Мне кажется, сейчас возвращается именно эта идея серийного, слабого жеста, который не противостоит политике и обществу, а ускользает от нее. «Линии ускользания» (Делёз) гораздо более труднонаходимы, чем простые, агрессивные жесты. Это линии неучастия в работе, в общем деле и, как следствие, в произведении. Именно по этим линиям мы фиксируем ту общность, где разъединенные, совершенно несхожие художники опознают друг друга, становятся сообщниками, несмотря на их абсолютное различие, и даже несмотря на их социальное единение перед банковским чеком.
К вопросу о семиотике повседневности
В слове «повседневность» трудно расслышать что — то такое, что связывало бы его с определенным периодом истории. Кажется, что на протяжении всего XX века «повседневность» была постоянной темой рефлексии философов и исследователей культуры. Кажется, что именно «повседневностью» был озабочен и предыдущий XIX век (действительно, кто как ни Бальзак, Бодлер, Маркс ближе всего подошли к сути негероического существования самого обыкновенного жителя города, будь то клошар, рабочий или представитель богемы?). Однако путь к теоретическому осмыслению феномена повседневности был долог и нет никакой уверенности в том, что он пройден. Повседневность всегда смущала своей неуловимостью. В ней было сконцентрировано нечто, что словно запрещало сам акт рефлексии: как только начинаешь о ней думать — она ускользает в потоке практических действий. Тем не менее, именно «язык повседневности» стал тем, что настоятельно требовало осмысления. Именно этот «язык» говорит всегда до того, как кто — то говорит о нем. Он является неощущаемым условием нашей речи. Мы вписаны в него, в те правила коммуникации, которые составляют почти непроницаемую мишуру нашего ежедневного существования, существования в неречевом пространстве современного города, где мы всегда окружены «другими». Где мы действуем так же, как другие: читаем газеты, едем в метро, опаздываем на свидание, совершаем покупки, смотрим кино…

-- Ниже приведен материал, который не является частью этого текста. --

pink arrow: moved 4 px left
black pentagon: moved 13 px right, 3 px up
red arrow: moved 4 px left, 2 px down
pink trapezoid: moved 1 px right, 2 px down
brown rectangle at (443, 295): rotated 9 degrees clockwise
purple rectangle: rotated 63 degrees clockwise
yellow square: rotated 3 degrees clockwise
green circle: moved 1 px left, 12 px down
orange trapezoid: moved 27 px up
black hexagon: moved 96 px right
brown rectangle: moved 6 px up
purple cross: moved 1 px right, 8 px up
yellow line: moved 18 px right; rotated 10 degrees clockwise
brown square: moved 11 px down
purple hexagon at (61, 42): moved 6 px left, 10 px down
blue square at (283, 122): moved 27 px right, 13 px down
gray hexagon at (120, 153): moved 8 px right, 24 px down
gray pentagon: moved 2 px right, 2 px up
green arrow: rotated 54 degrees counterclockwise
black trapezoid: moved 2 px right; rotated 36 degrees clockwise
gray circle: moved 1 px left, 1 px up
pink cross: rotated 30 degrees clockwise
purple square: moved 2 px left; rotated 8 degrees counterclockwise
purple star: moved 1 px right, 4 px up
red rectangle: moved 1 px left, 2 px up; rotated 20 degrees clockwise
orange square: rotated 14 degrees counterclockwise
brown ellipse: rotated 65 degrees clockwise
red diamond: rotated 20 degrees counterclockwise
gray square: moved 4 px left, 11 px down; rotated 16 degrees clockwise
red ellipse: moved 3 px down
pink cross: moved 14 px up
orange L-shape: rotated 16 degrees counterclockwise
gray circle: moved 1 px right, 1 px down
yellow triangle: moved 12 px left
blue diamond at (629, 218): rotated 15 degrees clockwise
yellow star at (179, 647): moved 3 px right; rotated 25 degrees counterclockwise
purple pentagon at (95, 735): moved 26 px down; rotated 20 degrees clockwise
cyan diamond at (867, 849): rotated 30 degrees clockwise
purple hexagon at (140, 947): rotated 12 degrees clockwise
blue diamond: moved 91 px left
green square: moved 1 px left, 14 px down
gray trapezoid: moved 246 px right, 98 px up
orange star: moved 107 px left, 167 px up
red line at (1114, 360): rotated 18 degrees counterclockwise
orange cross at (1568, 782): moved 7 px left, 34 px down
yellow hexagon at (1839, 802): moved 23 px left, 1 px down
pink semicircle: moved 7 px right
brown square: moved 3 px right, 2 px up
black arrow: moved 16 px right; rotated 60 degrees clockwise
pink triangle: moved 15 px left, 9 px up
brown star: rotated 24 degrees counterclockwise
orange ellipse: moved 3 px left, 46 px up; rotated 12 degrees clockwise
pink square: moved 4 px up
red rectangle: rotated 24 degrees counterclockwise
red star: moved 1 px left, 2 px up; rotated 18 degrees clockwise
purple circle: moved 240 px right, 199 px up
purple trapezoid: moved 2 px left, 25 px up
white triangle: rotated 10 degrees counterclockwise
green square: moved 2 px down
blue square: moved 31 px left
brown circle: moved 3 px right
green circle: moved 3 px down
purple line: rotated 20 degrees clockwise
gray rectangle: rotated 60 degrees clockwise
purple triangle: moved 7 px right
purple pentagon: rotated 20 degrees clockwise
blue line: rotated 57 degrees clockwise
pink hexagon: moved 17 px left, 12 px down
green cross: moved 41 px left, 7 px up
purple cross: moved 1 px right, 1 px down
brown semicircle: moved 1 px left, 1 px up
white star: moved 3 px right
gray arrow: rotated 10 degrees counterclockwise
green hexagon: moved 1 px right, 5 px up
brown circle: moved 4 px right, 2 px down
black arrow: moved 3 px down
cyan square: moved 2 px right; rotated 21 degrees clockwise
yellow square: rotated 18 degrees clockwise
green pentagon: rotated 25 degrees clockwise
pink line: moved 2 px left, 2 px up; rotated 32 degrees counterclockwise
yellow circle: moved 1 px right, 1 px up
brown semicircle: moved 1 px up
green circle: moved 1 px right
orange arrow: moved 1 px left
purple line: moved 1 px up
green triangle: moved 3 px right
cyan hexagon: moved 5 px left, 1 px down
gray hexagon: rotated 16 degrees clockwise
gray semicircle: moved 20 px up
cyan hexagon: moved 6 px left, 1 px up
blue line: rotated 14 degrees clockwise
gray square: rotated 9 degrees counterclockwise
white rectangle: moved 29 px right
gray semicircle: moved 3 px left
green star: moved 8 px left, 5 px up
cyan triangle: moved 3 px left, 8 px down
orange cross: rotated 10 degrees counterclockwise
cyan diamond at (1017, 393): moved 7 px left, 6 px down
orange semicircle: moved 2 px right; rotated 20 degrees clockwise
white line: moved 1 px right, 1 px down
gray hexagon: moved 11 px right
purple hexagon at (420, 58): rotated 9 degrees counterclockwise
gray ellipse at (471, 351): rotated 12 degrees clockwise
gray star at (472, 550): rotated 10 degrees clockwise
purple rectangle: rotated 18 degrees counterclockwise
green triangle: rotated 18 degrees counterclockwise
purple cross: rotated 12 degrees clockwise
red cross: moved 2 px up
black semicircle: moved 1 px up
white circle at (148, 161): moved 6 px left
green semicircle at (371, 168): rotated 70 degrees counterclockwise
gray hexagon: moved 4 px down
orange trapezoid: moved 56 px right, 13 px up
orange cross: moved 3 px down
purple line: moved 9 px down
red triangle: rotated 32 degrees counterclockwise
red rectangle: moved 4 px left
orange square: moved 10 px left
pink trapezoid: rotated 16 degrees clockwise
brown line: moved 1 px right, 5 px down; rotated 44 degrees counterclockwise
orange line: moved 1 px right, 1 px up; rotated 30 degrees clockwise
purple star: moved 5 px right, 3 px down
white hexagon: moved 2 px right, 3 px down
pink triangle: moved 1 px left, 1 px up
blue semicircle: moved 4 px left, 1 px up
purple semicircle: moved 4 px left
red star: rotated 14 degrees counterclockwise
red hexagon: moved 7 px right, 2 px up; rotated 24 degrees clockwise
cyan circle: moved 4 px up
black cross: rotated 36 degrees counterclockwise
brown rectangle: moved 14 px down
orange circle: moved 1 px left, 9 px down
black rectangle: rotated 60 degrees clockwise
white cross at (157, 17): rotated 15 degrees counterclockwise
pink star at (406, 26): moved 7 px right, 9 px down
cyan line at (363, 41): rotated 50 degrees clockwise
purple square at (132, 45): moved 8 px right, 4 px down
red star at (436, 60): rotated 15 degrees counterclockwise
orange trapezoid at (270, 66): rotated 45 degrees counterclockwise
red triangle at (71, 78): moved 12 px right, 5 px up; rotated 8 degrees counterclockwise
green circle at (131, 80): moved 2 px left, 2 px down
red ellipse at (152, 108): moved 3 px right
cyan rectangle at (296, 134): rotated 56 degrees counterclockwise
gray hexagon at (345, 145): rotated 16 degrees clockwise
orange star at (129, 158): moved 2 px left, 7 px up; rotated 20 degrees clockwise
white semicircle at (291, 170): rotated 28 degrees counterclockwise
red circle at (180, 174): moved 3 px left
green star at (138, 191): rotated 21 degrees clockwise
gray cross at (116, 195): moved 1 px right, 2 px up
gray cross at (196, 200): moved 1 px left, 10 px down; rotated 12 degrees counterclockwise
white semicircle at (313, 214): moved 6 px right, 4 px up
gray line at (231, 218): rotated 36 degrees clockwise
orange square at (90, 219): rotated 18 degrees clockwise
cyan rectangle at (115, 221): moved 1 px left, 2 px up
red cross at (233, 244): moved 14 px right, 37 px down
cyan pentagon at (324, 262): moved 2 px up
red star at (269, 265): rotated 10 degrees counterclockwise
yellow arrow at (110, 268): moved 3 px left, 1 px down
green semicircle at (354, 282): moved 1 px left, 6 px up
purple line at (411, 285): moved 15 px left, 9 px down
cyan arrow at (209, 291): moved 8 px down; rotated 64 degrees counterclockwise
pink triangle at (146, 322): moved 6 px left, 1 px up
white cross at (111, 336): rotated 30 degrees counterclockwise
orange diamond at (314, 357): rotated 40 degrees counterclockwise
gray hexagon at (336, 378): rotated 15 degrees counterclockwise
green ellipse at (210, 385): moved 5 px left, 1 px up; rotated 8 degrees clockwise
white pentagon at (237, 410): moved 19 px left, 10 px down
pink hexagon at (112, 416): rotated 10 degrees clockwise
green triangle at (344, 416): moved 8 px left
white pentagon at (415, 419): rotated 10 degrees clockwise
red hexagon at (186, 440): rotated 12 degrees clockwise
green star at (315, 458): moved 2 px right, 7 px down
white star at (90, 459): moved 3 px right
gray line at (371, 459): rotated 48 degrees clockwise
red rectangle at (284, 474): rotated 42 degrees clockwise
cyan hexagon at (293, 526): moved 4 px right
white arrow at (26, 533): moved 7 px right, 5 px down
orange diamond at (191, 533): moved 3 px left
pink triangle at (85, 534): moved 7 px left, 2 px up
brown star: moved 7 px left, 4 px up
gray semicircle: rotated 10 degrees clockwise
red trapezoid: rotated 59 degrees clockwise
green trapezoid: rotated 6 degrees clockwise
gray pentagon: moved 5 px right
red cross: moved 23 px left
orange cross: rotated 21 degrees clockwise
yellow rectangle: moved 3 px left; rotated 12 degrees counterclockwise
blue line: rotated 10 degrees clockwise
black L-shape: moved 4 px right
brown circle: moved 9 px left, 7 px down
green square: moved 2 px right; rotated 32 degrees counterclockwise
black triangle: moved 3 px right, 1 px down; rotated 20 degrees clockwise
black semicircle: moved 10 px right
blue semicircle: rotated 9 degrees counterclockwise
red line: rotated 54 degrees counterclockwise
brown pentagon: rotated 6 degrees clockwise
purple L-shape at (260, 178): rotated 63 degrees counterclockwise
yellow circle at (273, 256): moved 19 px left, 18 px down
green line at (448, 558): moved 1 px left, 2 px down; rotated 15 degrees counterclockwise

Итак, у повседневности имеются два полюса, без учета которых она не может быть схвачена. Это — «город» и «другие». Тема коммуникативного пространства современного города, и как оно формирует иной характер субъективности, — одна из основных в творчестве Вальтера Беньямина. Однако, отмечая то, что современный горожанин (фланер, кинозритель, потребитель информации) все более теряет личностные характеристики, становится человеком толпы, Беньямин, тем не менее, не склонен задаваться вопросом о «другом». Для него масса, толпа и есть тот самый субъект, который действует в городском пространстве, который воспринимает современное (тотально тиражируемое) зрелище. Фактически, Беньямин постоянно пишет об изменяющемся характере чувственности, когда ежедневное рассеянное внимание, неактивное действие становится все более значимым, выходит на первый план, формируя особую эстетику существования в мире производства и потребления, в мире практических и политических ценностей.
С другой стороны, Мартин Хайдеггер, философ чуждый городу, как никакой другой, консервативный в своем отношении к новым технологиям и к новым средствам выражения в искусстве, пытается обнаружить в повседневной жизни иной характер временности — озабоченность (когда мы существуем не в качестве индивидов, не в собственном бытии — в–мире, но в модусе «некто», постоянно упуская самих себя в не — осознанности и ненамеренности регулярно повторяемых действий). Это то, что Хайдеггер называет несобственным бытием или бытием — с–другими, когда «другой» становится структурой, предшествующей любому ощущению присутствия в мире, формируя присутствие не только в качестве «собственного бытия», но и как его утрату в неприсваиваемой повседневности, где действуют правила «других», где господствует язык, который говорит без меня, который «говорит» даже в тишине и в молчании.